As stated before, MGCP uses simple endpoints called media gateways (MGs). An intelligent media gat eway controller (MGC) or c all agent (CA) provides services. The endpoint provides user interactions and interfaces, while the MGC provides centralized call intelligence. A master/slave relationship is preserved at all times between the MGC and the MGs. In fact, all changes of state are forwarded to the MGC via a series of relatively simple messages. The MG can then execute simple actions based on commands from the MGC.

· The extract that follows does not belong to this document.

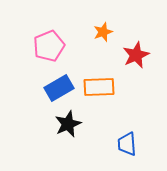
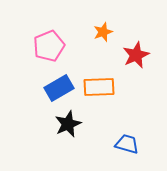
blue trapezoid: rotated 110 degrees clockwise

It is important to understand the stateless nature of the MG endpoints. They have no local call intelligence. For example, in the case of an FXS type interface supporting an analog telephone, when the user goes off-hook, the gateway notifies the MGC, which then instructs the MG to play the dial tone. When the user enters digits (DTMF) to dial a number, each digit is relayed to the MGC individually because the MG has no concept of a dial plan. It doesn't know when the user has dialed enough digits to complete a call. In a sense, the MG becomes a logical extension of the MGC. If any new services are introduced (such as call waiting), they need be introduced only into the MGC.

Typically, MGCP messages are sent over IP/UDP between the MG and the MGC. Any special telephony signaling interfaces (such as the D channel of a Primary Rate Interface) are simply forwarded directly to the MGC for processing rather than terminating them in the MG. This means that for typical applications, the data connection between the MG and the MGC is critical to keep calls up.

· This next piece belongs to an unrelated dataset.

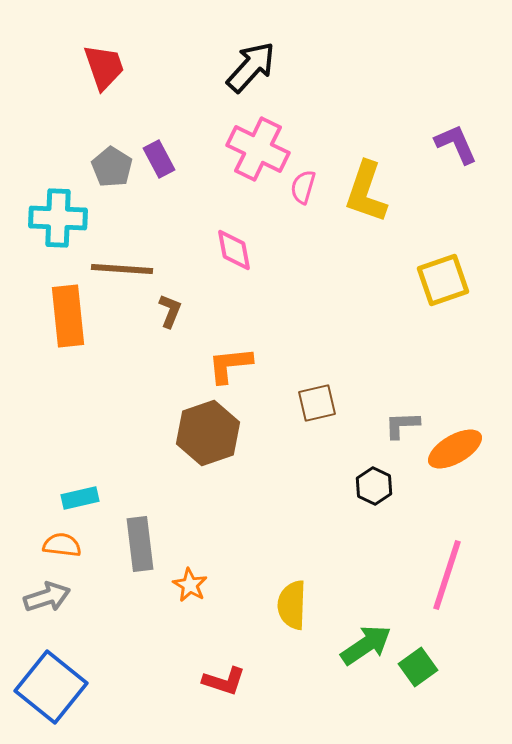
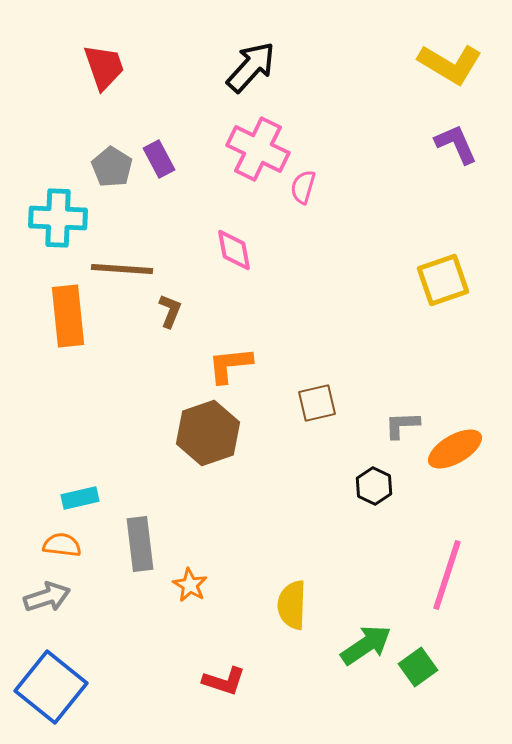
yellow L-shape: moved 84 px right, 128 px up; rotated 78 degrees counterclockwise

The media connection (voice path) itself is usually over IP/RTP, but direct VoATM and VoFrame Relay can also be used. (In fact, MGCP does not specify the media.) For security, MGCP uses IPSec to protect the signaling information.

MGCP Advantages

MGCP offers several advantages over typical H.323 implementations. Although MGCP has not been ratified as an official standard, enough vendors have demonstrated interoperability that it can be safely deployed by customers without fear of being locked in. It leverages existing IETF protocols (SDP, SAP, RTSP). Probably most importantly, the centralized call control model in MGCP allows for much more efficient service creation environments, including billing, call agents, messaging services, and so on. Depending on vendor implementation, the MGC can support standard computer telephony integration (CTI) interfaces such as Telephony Application Programming Interface (TAPI) used on PBXs.

MGCP Protocol Definitions

The MGCP model specifies the following:

Endpoints—Specific trunk/port or service, such as an announcement server.

Connections—The equivalent of a session. Connections offer several modes: send, receive, send/receive, inactive, loopback, and a continuity test.

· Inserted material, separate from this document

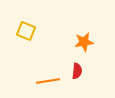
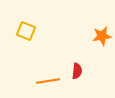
orange star: moved 18 px right, 6 px up
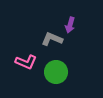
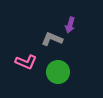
green circle: moved 2 px right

Calls—Groupings of connections.

Call agents—The media gateway controller (MGC).

MGCP messages are composed from a short list of primitives:

NotificationRequest (RQNT)—Instructs the gateway to watch for specific events.

Notify (NTFY)—Informs the MGC when requested events occur.

CreateConnection (CRCX)—Creates a connection to an endpoint inside the gateway.

ModifyConnection (MDCX)—Changes the parameters associated with an established connection.

DeleteConnection—Deletes an existing connection. Ack returns call statistics.

AuditEnpoint (AUEP)—Audits an existing endpoint.

AuditConnection (AUCX)—Audits an existing connection.

RestartInProgress (RSIP)—Is a gateway notification to the MGC that an MG or an endpoint is restarting or stopping.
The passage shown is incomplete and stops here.